Add Shardy support for Torch-XLA #9541

hshahTT · 2025-08-05T14:37:32Z

This PR implements the necessary changes to support the Shardy dialect within Torch-XLA (relevant issue: #9348):

Adding support for V2 HLO sharding within the OpSharding and XlaShardingSpec classes (since Shardy doesn't support the V1 shardings that are currently implemented).
Add the OpenXLA addStablehloImportPipeline() pass that performs the SHLO to Shardy conversion.
This is protected by the "CONVERT_SHLO_TO_SHARDY" environment variable.

hshahTT · 2025-08-05T14:45:23Z

Note: this PR still needs tests added to it, that I will add in a future commit before merging this PR in. I was hoping someone with more knowledge would let me know where to add them, and also take a look at the V2 logic to make sure I didn't make any obvious mistakes.

We (Tenstorrent) have tested this with our own MLIR compiler that ingests Shardy graphs and we saw that the sharding worked as intended for some basic sharding specs. We were also able to run tensor parallel inference on the Llama 3.1 8B model with these changes.

Also, the visualize_sharding_spec() function is broken when the "CONVERT_SHLO_TO_SHARDY" environment variable is set, since that function expects the sharding string to be in V1 format.

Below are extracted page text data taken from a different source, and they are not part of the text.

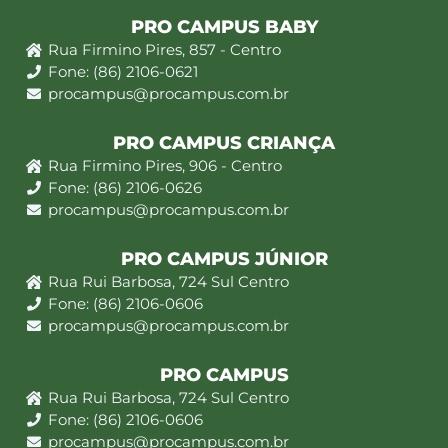
PRO CAMPUS BABY
Rua Firmino Pires, 857 - Centro
Fone: (86) 2106-0621
procampus@procampus.com.br
PRO CAMPUS CRIANÇA
Rua Firmino Pires, 906 - Centro
Fone: (86) 2106-0626
procampus@procampus.com.br
PRO CAMPUS JÚNIOR
Rua Rui Barbosa, 724 Sul Centro
Fone: (86) 2106-0606
procampus@procampus.com.br
PRO CAMPUS
Rua Rui Barbosa, 724 Sul Centro
Fone: (86) 2106-0606
procampus@procampus.com.br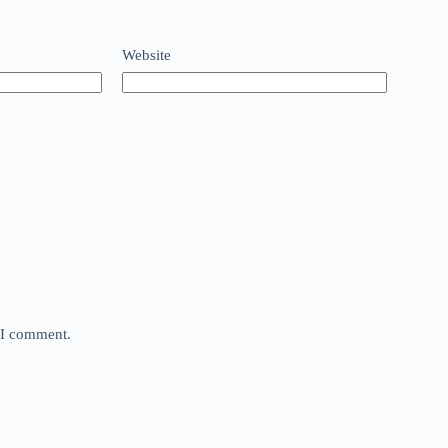
Website
e I comment.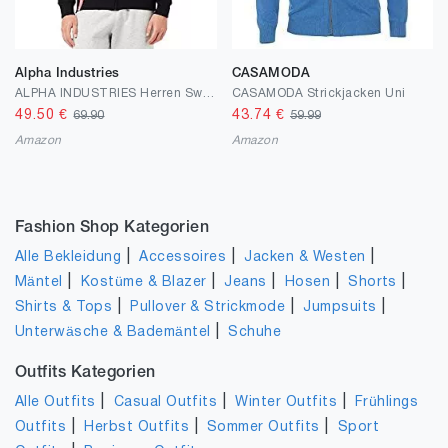
Alpha Industries
CASAMODA
ALPHA INDUSTRIES Herren Sweatshirt
CASAMODA Strickjacken Uni
49.50
€
43.74
€
69.90
59.99
Amazon
Amazon
Fashion Shop Kategorien
|
|
|
Alle Bekleidung
Accessoires
Jacken & Westen
|
|
|
|
|
Mäntel
Kostüme & Blazer
Jeans
Hosen
Shorts
|
|
|
Shirts & Tops
Pullover & Strickmode
Jumpsuits
|
Unterwäsche & Bademäntel
Schuhe
Outfits Kategorien
|
|
|
Alle Outfits
Casual Outfits
Winter Outfits
Frühlings
|
|
|
Outfits
Herbst Outfits
Sommer Outfits
Sport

I will add that fix in a future commit once I know where to add the tests and can make sure I've accounted for all possible sharding specs correctly.

hshahTT · 2025-08-14T02:43:19Z

Hi, could I get some eyes on this please?

ZixuanJiang · 2025-08-15T22:56:47Z

torch_xla/csrc/xla_sharding_util.cpp

+  auto transpose_perm_vec = transpose_perm.cast<std::vector<int>>();
+  std::vector<xla::OpSharding::Type> subgroup_types;
+  if (dims_vec.size() > transpose_perm.size()) {
+    subgroup_types.push_back(xla::OpSharding::REPLICATED);


reshape_dims and transpose_perm only decides the device list, which is unrelated to subgroup_types.

Subgroup types should be another input argument of this function.

Moved the subgroup_types logic into xla_sharding.py and added that as an input argument instead.

ZixuanJiang · 2025-08-15T22:57:28Z

torch_xla/csrc/xla_sharding_util.cpp

@@ -218,6 +218,23 @@ bool ShardingUtil::EqualOpShardings(const xla::OpSharding& a,
  return xla::protobuf_util::HaveSameSerialization(a, b);
 }

+xla::OpSharding ShardingUtil::CreateIotaOpSharding(
+    const py::list& dims, const py::list& reshape_dims,
+    const py::list& transpose_perm) {


Add CHECK_EQ(reshape_dims.size(), transpose_perm.size())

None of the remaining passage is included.